**Work instructions**
Return every line of the records below verbatim, with no pictures in the copy.
━━━━━ Dataset excerpts
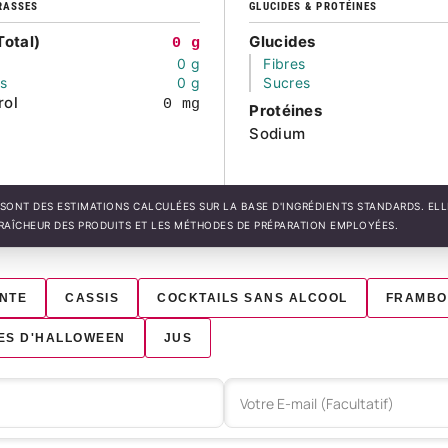
RASSES
GLUCIDES & PROTÉINES
Total)
Glucides
0 g
0 g
Fibres
és
0 g
Sucres
rol
0 mg
Protéines
Sodium
SONT DES ESTIMATIONS CALCULÉES SUR LA BASE D'INGRÉDIENTS STANDARDS. EL
FRAÎCHEUR DES PRODUITS ET LES MÉTHODES DE PRÉPARATION EMPLOYÉES.
ANTE
CASSIS
COCKTAILS SANS ALCOOL
FRAMBO
ES D'HALLOWEEN
JUS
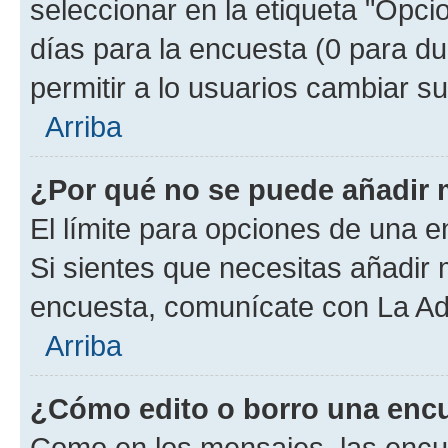
seleccionar en la etiqueta "Opcio
días para la encuesta (0 para dur
permitir a lo usuarios cambiar su
Arriba
¿Por qué no se puede añadir 
El límite para opciones de una en
Si sientes que necesitas añadir 
encuesta, comunícate con La Adm
Arriba
¿Cómo edito o borro una enc
Como en los mensajes, las encu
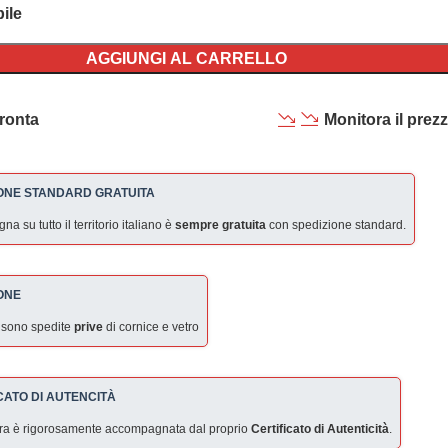
ile
AGGIUNGI AL CARRELLO
ronta
Monitora il prez
ONE STANDARD GRATUITA
a su tutto il territorio italiano è
sempre gratuita
con spedizione standard.
ONE
 sono spedite
prive
di cornice e vetro
CATO DI AUTENCITÀ
ra è rigorosamente accompagnata dal proprio
Certificato di Autenticità
.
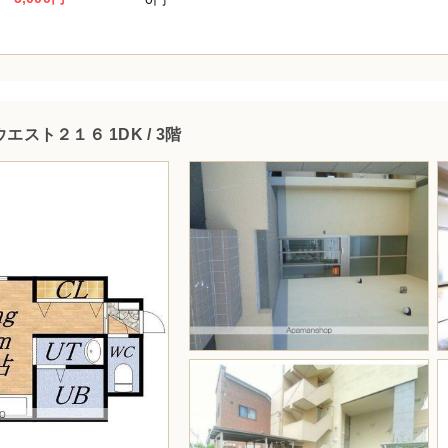
エスト２１６ 1DK / 3階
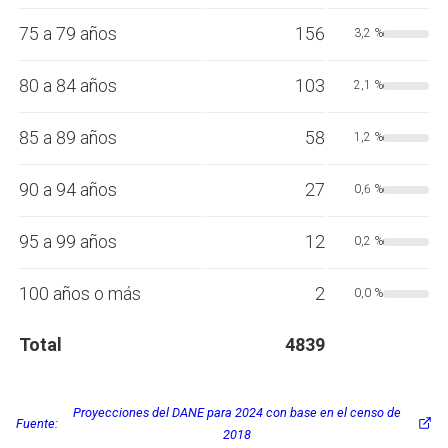
75 a 79 años
156
3,2 %
80 a 84 años
103
2,1 %
85 a 89 años
58
1,2 %
90 a 94 años
27
0,6 %
95 a 99 años
12
0,2 %
100 años o más
2
0,0 %
Total
4839
Proyecciones del DANE para 2024 con base en el censo de
Fuente:
2018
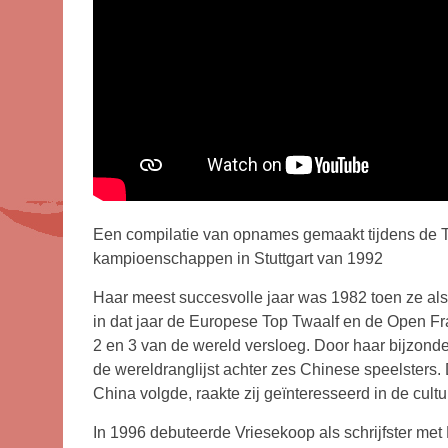
Een compilatie van opnames gemaakt tijdens de T
kampioenschappen in Stuttgart van 1992
Haar meest succesvolle jaar was 1982 toen ze als 
in dat jaar de Europese Top Twaalf en de Open 
2 en 3 van de wereld versloeg. Door haar bijzonde
de wereldranglijst achter zes Chinese speelsters.
China volgde, raakte zij geïnteresseerd in de cult
In 1996 debuteerde Vriesekoop als schrijfster met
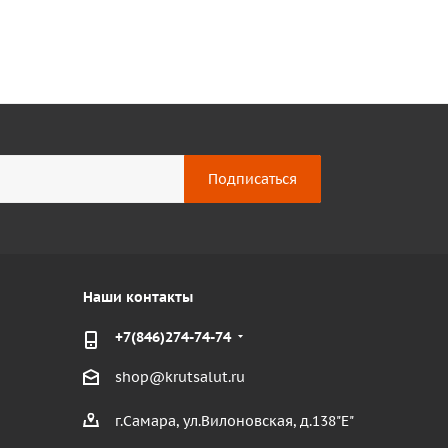
Наши контакты
+7(846)274-74-74
shop@krutsalut.ru
г.Самара, ул.Вилоновская, д.138"Е"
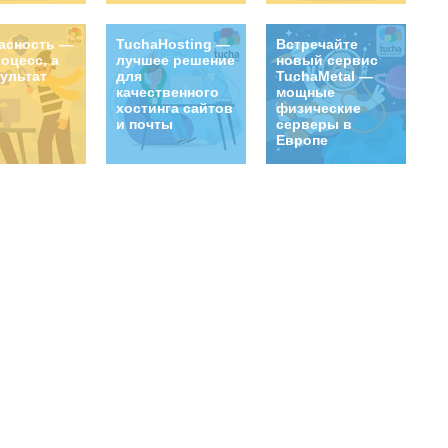
асность —
TuchaHosting —
Встречайте
роцесс, а
лучшее решение
новый сервис
зультат
для
TuchaMetal —
качественного
мощные
хостинга сайтов
физические
и почты
серверы в
Европе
━━━━━━━━━━
**Answer to this exercise**
RASSES
GLUCIDES & PROTÉINES
Total)
Glucides
0 g
0 g
Fibres
és
0 g
Sucres
rol
0 mg
Protéines
Sodium
SONT DES ESTIMATIONS CALCULÉES SUR LA BASE D'INGRÉDIENTS STANDARDS. EL
FRAÎCHEUR DES PRODUITS ET LES MÉTHODES DE PRÉPARATION EMPLOYÉES.
ANTE
CASSIS
COCKTAILS SANS ALCOOL
FRAMBO
ES D'HALLOWEEN
JUS
seleccionar en la etiqueta "Opcio
días para la encuesta (0 para dur
permitir a lo usuarios cambiar su
Arriba
¿Por qué no se puede añadir 
El límite para opciones de una en
Si sientes que necesitas añadir 
encuesta, comunícate con La Adm
Arriba
¿Cómo edito o borro una enc
Como en los mensajes, las encu
ile
AGGIUNGI AL CARRELLO
ronta
Monitora il prez
ONE STANDARD GRATUITA
a su tutto il territorio italiano è
sempre gratuita
con spedizione standard.
ONE
 sono spedite
prive
di cornice e vetro
CATO DI AUTENCITÀ
ra è rigorosamente accompagnata dal proprio
Certificato di Autenticità
.
エスト２１６ 1DK / 3階
75 a 79 años
156
3,2 %
80 a 84 años
103
2,1 %
85 a 89 años
58
1,2 %
90 a 94 años
27
0,6 %
95 a 99 años
12
0,2 %
100 años o más
2
0,0 %
Total
4839
Proyecciones del DANE para 2024 con base en el censo de
Fuente:
2018
Een compilatie van opnames gemaakt tijdens de T
kampioenschappen in Stuttgart van 1992
Haar meest succesvolle jaar was 1982 toen ze als 
in dat jaar de Europese Top Twaalf en de Open 
2 en 3 van de wereld versloeg. Door haar bijzonde
de wereldranglijst achter zes Chinese speelsters.
China volgde, raakte zij geïnteresseerd in de cult
In 1996 debuteerde Vriesekoop als schrijfster met
Наши контакты
+7(846)274-74-74
shop@krutsalut.ru
г.Самара, ул.Вилоновская, д.138"Е"
асность —
TuchaHosting —
Встречайте
роцесс, а
лучшее решение
новый сервис
зультат
для
TuchaMetal —
качественного
мощные
хостинга сайтов
физические
и почты
серверы в
Европе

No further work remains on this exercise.